The jury will continue deliberations on the fate of the other two defendants today.
The panel unanimously rejected the defense contention that the bombs, which failed to explode, were meant to merely scare the public and prompt government officials to reconsider British involvement in Iraq and Afghanistan.
"The failure of those bombs to explode owed nothing to the intention of these defendants. Rather, it was simply the good fortune of the traveling public that day that they were spared," prosecutor Nigel Sweeney said in court.
Prosecutors linked the failed bombings on July 21, 2005, to successful suicide attacks on the London transit system two weeks earlier, which killed 52 people and injured hundreds.
The jury convicted Muktar Said Ibrahim, 29, Ramzi Mohammed, 25, Yassin Omar, 26, and Hussain Osman, 28, all of whom had pleaded not guilty.

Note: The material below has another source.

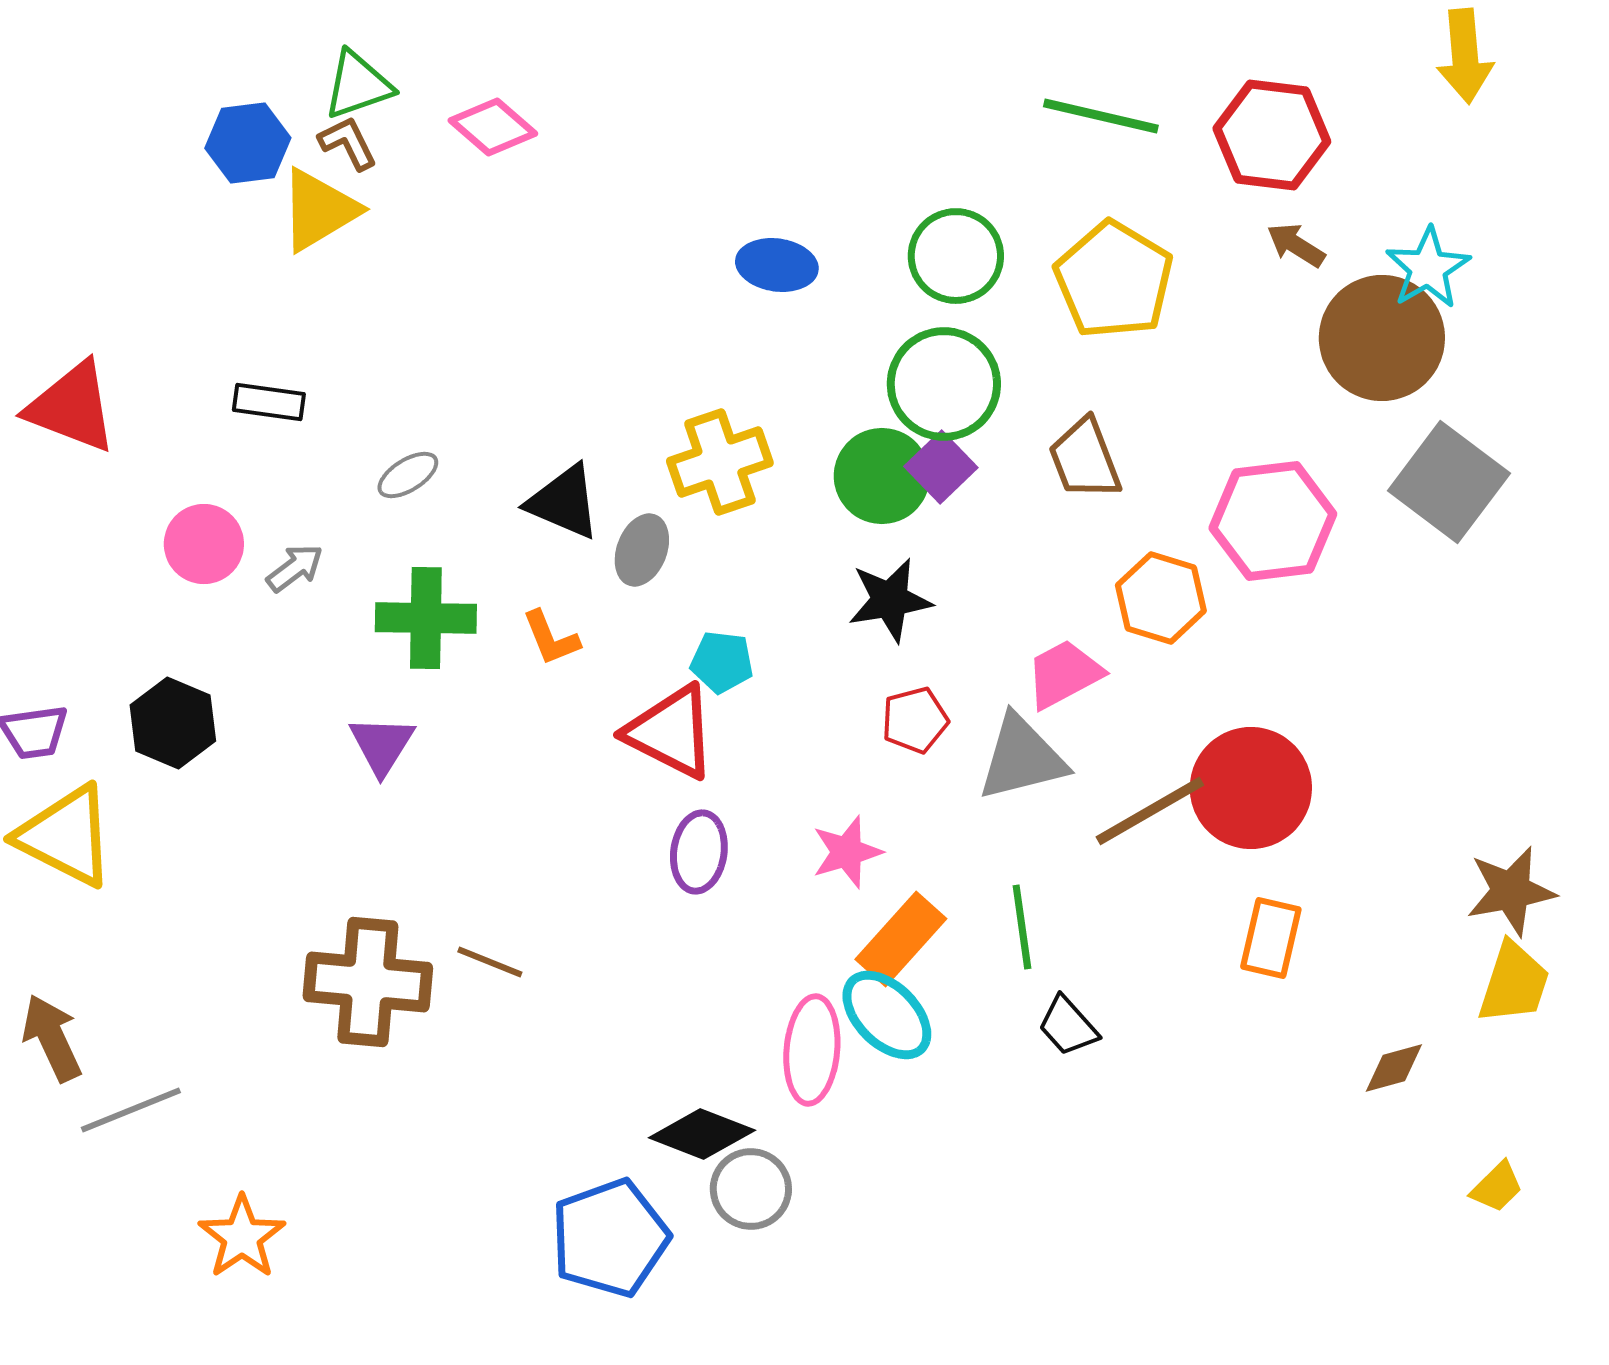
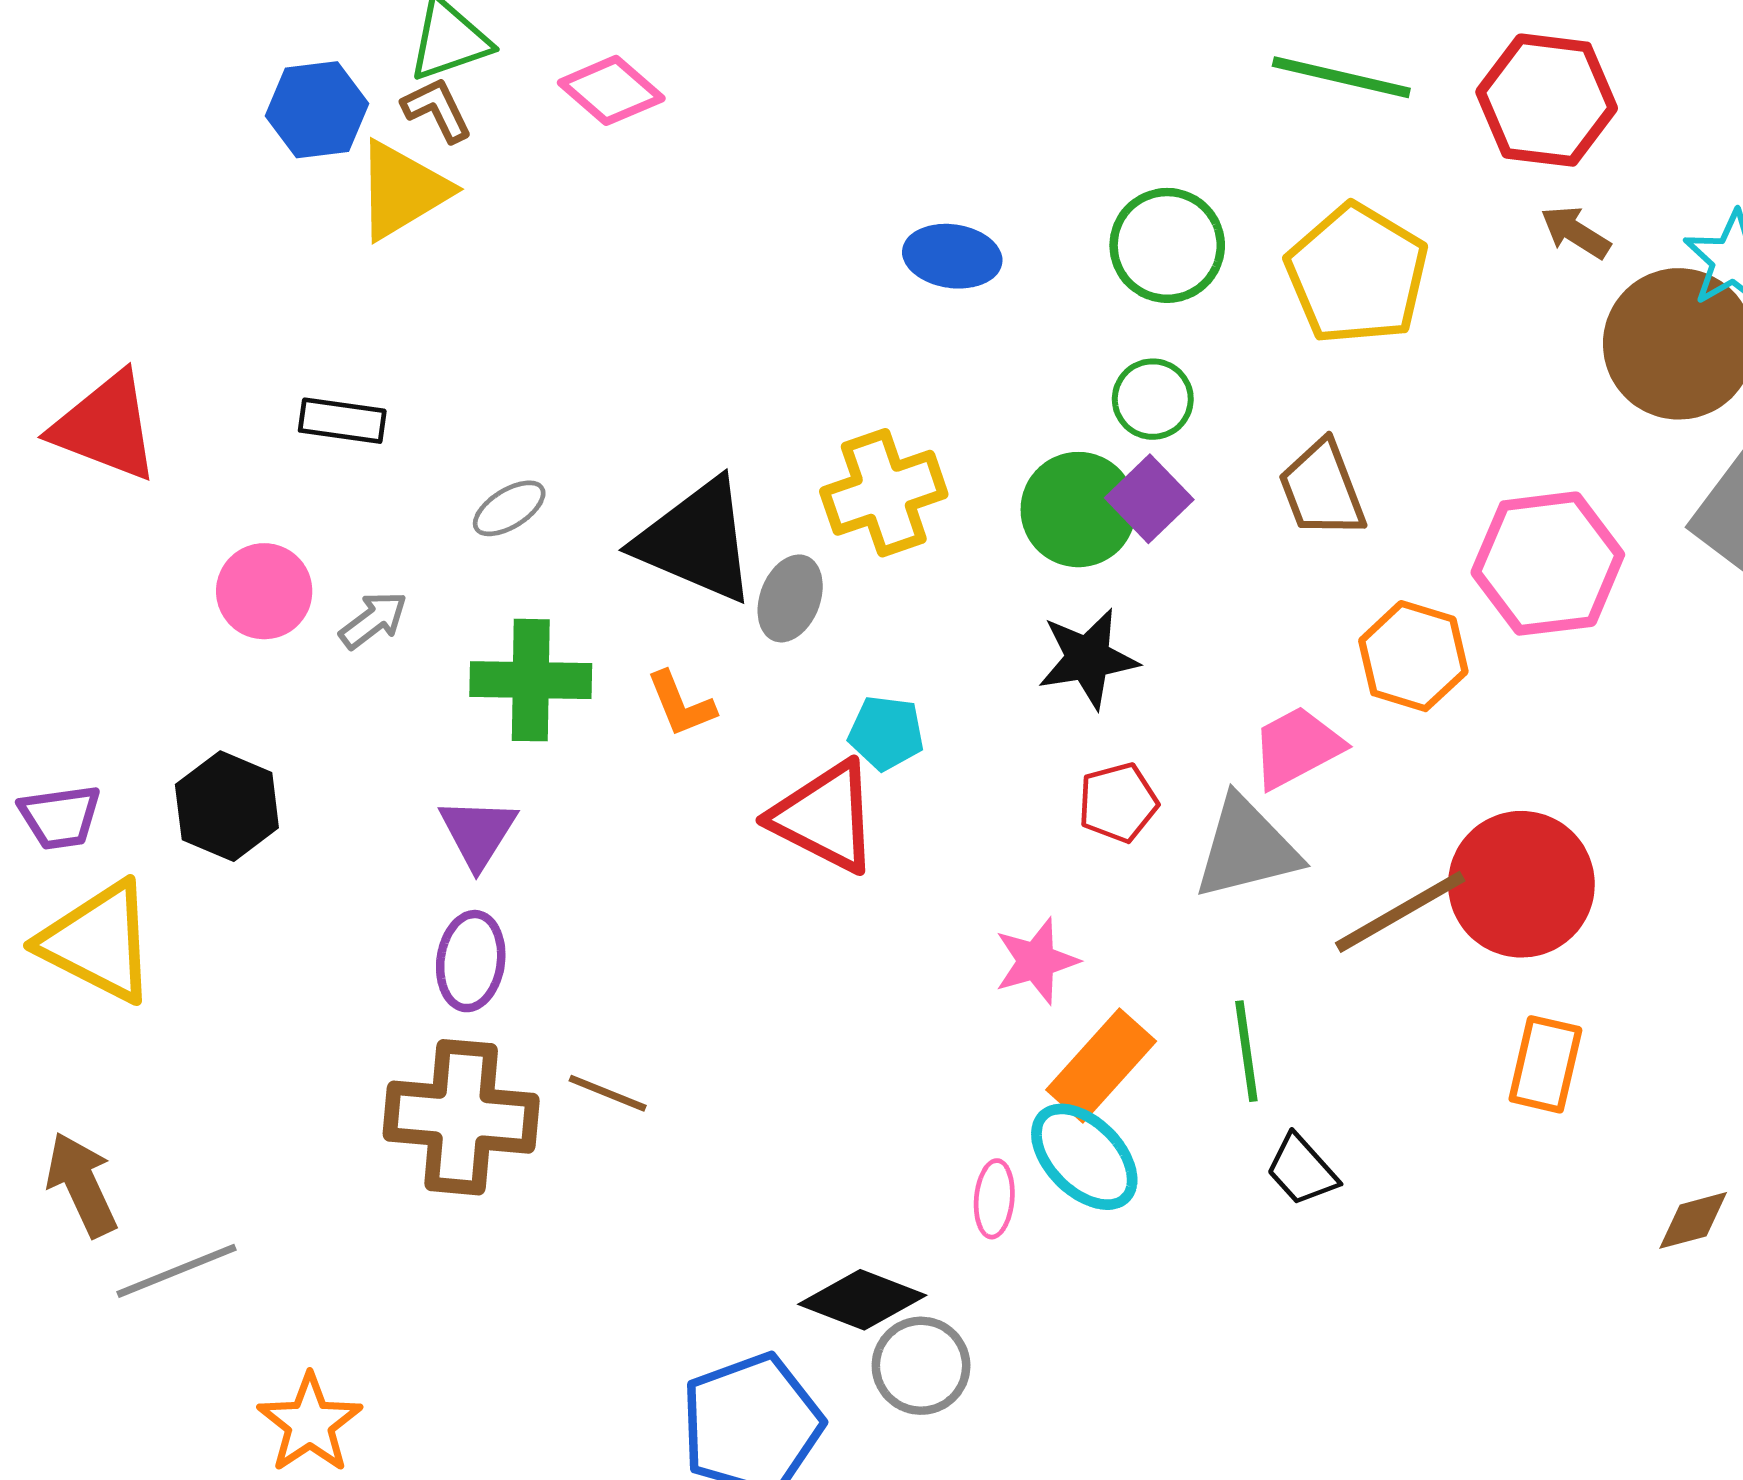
green circle: (944, 384) -> (1153, 399), size x0.6
black triangle: (564, 502) -> (696, 541), size x1.4
purple ellipse: (699, 852) -> (471, 961), moved
pink ellipse: (812, 1050) -> (994, 1199), size x0.6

The panel still must determine the fates of Manfo Asiedu, 33, and Adel Yahya, 24, who also insisted on their innocence.
Ibrahim, the group's confessed ringleader, targeted a bus in East London. He escaped during the commotion that followed the bang of his detonator going off.
Mohammed, Omar and Osman attempted to set off explosives in subway stations. Mohammed escaped after he was chased through the Oval station by commuters, including a man in his 70s. Ibrahim and Mohammed were caught in a police raid eight days later.
Omar slipped away from authorities in the Warren Street station. The next day, disguised as a woman wearing a burka, he fled to a predominantly Muslim neighborhood in Birmingham. He was later arrested while standing in a bathtub fully clothed.
Osman fled to Rome, where he was extradited to Britain.
The men were inspired by the bombings on July 7, 2005, according to the defense. After searching the Internet, Ibrahim said he found instructions for building bombs through a terrorist Web site and intentionally changed the procedure so that the explosives would not detonate.
Prosecutors showed evidence, however, that Ibrahim had spent three months training in Pakistan in 2004 at the same time as Mohamed Sidique Khan and Shahzad Tanweer, two bombers who died in the July 7 attacks. There he learned to build bombs similar to those used by Khan and Tanweer, the prosecutors said.
The explosives, made on a kitchen stove in London, included household ingredients such as flour, hydrogen peroxide and acetone, which is found in nail polish remover. The would-be terrorists placed the bombs in buckets and glued nails, screws and other sharp objects to them as shrapnel.
Forensics experts said the composition of the explosives linked the two conspiracies.
"Prior to July 2005, we had never had this sort of material submitted to the laboratory before," Claire McGavigan, a scientist at the Forensics Explosives Laboratory, testified in January.
All six men emigrated from Africa during childhood.
Ibrahim arrived in Britain in 1990 after escaping war in his native Eritrea. The prosecution said he soon turned militant, attending Finsbury Park Mosque in London, where he heard the radical teachings of fundamentalist Muslim cleric Abu Hamza al Masri.
In 2003, he went to Sudan to receive military training, according to court testimony.
Alicia Lozano writes for the Los Angeles Times.